--- START ---
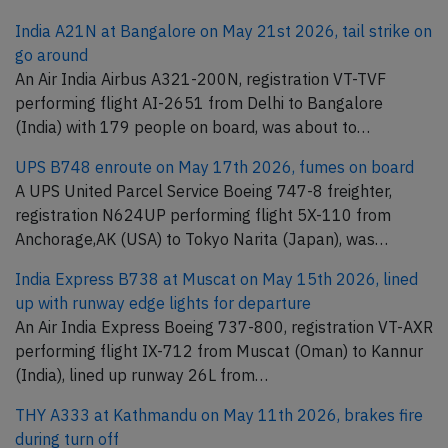
India A21N at Bangalore on May 21st 2026, tail strike on
go around
An Air India Airbus A321-200N, registration VT-TVF
performing flight AI-2651 from Delhi to Bangalore
(India) with 179 people on board, was about to…
UPS B748 enroute on May 17th 2026, fumes on board
A UPS United Parcel Service Boeing 747-8 freighter,
registration N624UP performing flight 5X-110 from
Anchorage,AK (USA) to Tokyo Narita (Japan), was…
India Express B738 at Muscat on May 15th 2026, lined
up with runway edge lights for departure
An Air India Express Boeing 737-800, registration VT-AXR
performing flight IX-712 from Muscat (Oman) to Kannur
(India), lined up runway 26L from…
THY A333 at Kathmandu on May 11th 2026, brakes fire
during turn off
--- END ---
## What you have to do
Beginning at the line that contains "An Air India Express", reproduce every line down to the last line of the entries above, exactly and only those.

## Final answer
An Air India Express Boeing 737-800, registration VT-AXR
performing flight IX-712 from Muscat (Oman) to Kannur
(India), lined up runway 26L from…
THY A333 at Kathmandu on May 11th 2026, brakes fire
during turn off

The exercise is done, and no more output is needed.